Mas, por mais que lute por amar Susan -e está ligado a ela por laços muito fortes-, ele não tem a capacidade de amar. Força Susan a continuar a carreira que, devido a sua falta de talento, se torna um pesadelo para ela. Tentativa de suicídio de Susan. Kane cede e passa a devotar-se aos planos grandiosos de construir o maior e mais luxuoso castelo que qualquer cidadão jamais teve; o maior zoológico particular desde os tempos de Noé -100 mil árvores, 20 mil toneladas de mármore foram usadas. Sua coleção de estátuas, que se torna mais e mais maníaca à medida que o tempo passa.
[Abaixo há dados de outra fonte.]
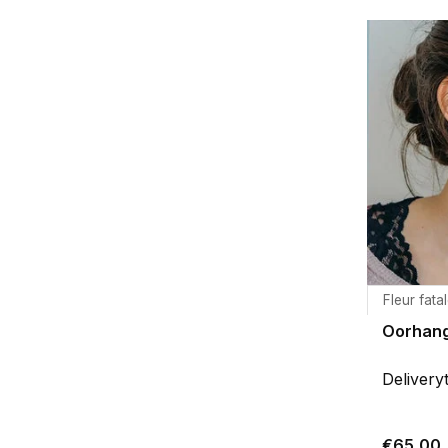
Fleur fata
Oorhange
Delivery
€65,00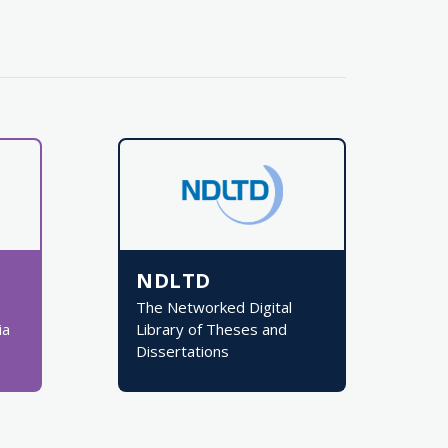
NDLTD
The Networked Digital
ia
Library of Theses and
Dissertations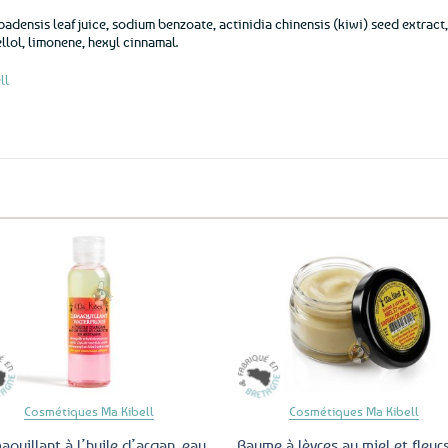
badensis leaf juice, sodium benzoate, actinidia chinensis (kiwi) seed extract
nellol, limonene, hexyl cinnamal.
ll
Ajouter
Ajo
aux
a
favoris
fav
Cosmétiques Ma Kibell
Cosmétiques Ma Kibell
quillant à l’huile d’argan, eau
Baume à lèvres au miel et fleur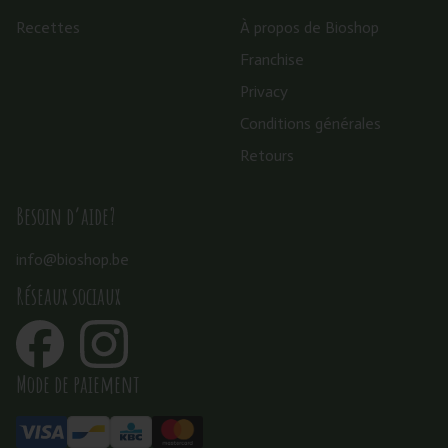
Recettes
À propos de Bioshop
Franchise
Privacy
Conditions générales
Retours
Besoin d’aide?
info@bioshop.be
Réseaux sociaux
Mode de paiement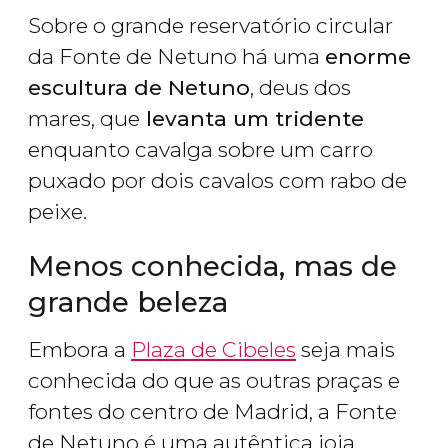
Sobre o grande reservatório circular
da Fonte de Netuno há uma
enorme
escultura de Netuno
, deus dos
mares, que
levanta um tridente
enquanto cavalga sobre um carro
puxado por dois cavalos com rabo de
peixe.
Menos conhecida, mas de
grande beleza
Embora a
Plaza de Cibeles
seja mais
conhecida do que as outras praças e
fontes do centro de Madrid, a Fonte
de Netuno é uma autêntica joia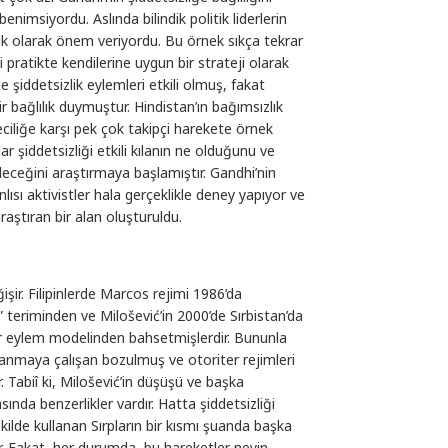
nimsiyordu. Aslında bilindik politik liderlerin
k olarak önem veriyordu. Bu örnek sıkça tekrar
ği pratikte kendilerine uygun bir strateji olarak
 şiddetsizlik eylemleri etkili olmuş, fakat
bir bağlılık duymuştur. Hindistan’ın bağımsızlık
ciliğe karşı pek çok takipçi harekete örnek
ar şiddetsizliği etkili kılanın ne olduğunu ve
bileceğini araştırmaya başlamıştır. Gandhi’nin
lısı aktivistler hala gerçeklikle deney yapıyor ve
araştıran bir alan oluşturuldu.
şir. Filipinlerde Marcos rejimi 1986’da
” teriminden ve Milošević’in 2000’de Sırbistan’da
r eylem modelinden bahsetmişlerdir. Bununla
zanmaya çalışan bozulmuş ve otoriter rejimleri
r. Tabiî ki, Milošević’in düşüşü ve başka
sında benzerlikler vardır. Hatta şiddetsizliği
şekilde kullanan Sırpların bir kısmı şuanda başka
er. Fakat, her durumda, bu hareketler neyin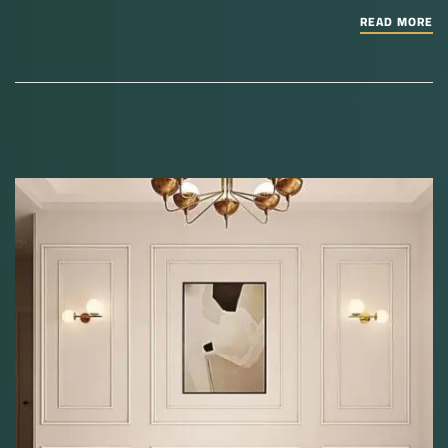
READ MORE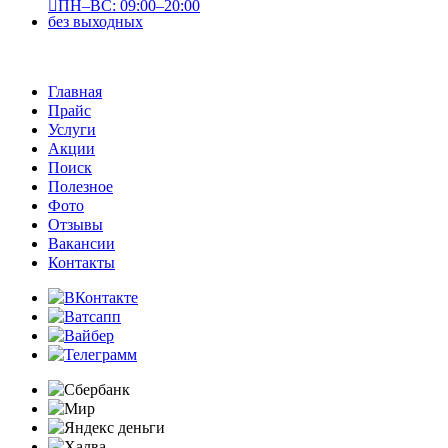
ПН–ВС: 09:00–20:00
без выходных
Главная
Прайс
Услуги
Акции
Поиск
Полезное
Фото
Отзывы
Вакансии
Контакты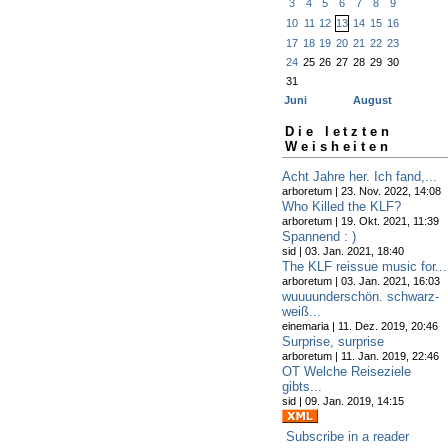
3
4
5
6
7
8
9
10
11
12
13
14
15
16
17
18
19
20
21
22
23
24
25
26
27
28
29
30
31
Juni
August
Die letzten
Weisheiten
Acht Jahre her. Ich fand,...
arboretum | 23. Nov. 2022, 14:08
Who Killed the KLF?
arboretum | 19. Okt. 2021, 11:39
Spannend : )
sid | 03. Jan. 2021, 18:40
The KLF reissue music for...
arboretum | 03. Jan. 2021, 16:03
wuuuunderschön. schwarz-
weiß...
einemaria | 11. Dez. 2019, 20:46
Surprise, surprise
arboretum | 11. Jan. 2019, 22:46
OT Welche Reiseziele
gibts...
sid | 09. Jan. 2019, 14:15
Subscribe in a reader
Nesse castelo mantém a pobre Susan, que, apesar de ter desejado um castelo, está infeliz e solitária, embora seja uma excelente anfitriã. Ela não se dá conta de que, embora pareça pensar que sim, na verdade não está buscando entretenimento, prazeres de Nova York e assim por diante, mas está faminta de amor. Ela subitamente reconhece isso por meio de uma expressão usada por ele que mostra a ela que não há nada nele a não ser egoísmo; que ele não tem nenhum amor para dar e que ele faz com que as pessoas se liguem a ele só para que elas o amem.

Túmulo da mãe
As conexões de amor pelos objetos internos podem ser egoísmo em relação aos objetos externos, se prevalecerem os mecanismos maníacos de controle etc. Susan abandona Kane. A reação à partida dela é o "rosebud". O único objeto que ele preserva do quarto dela, que ele apanha, de modo obviamente inconsciente das razões pelas quais o está fazendo, das motivações que o fizeram escolhê-lo e guardá-lo.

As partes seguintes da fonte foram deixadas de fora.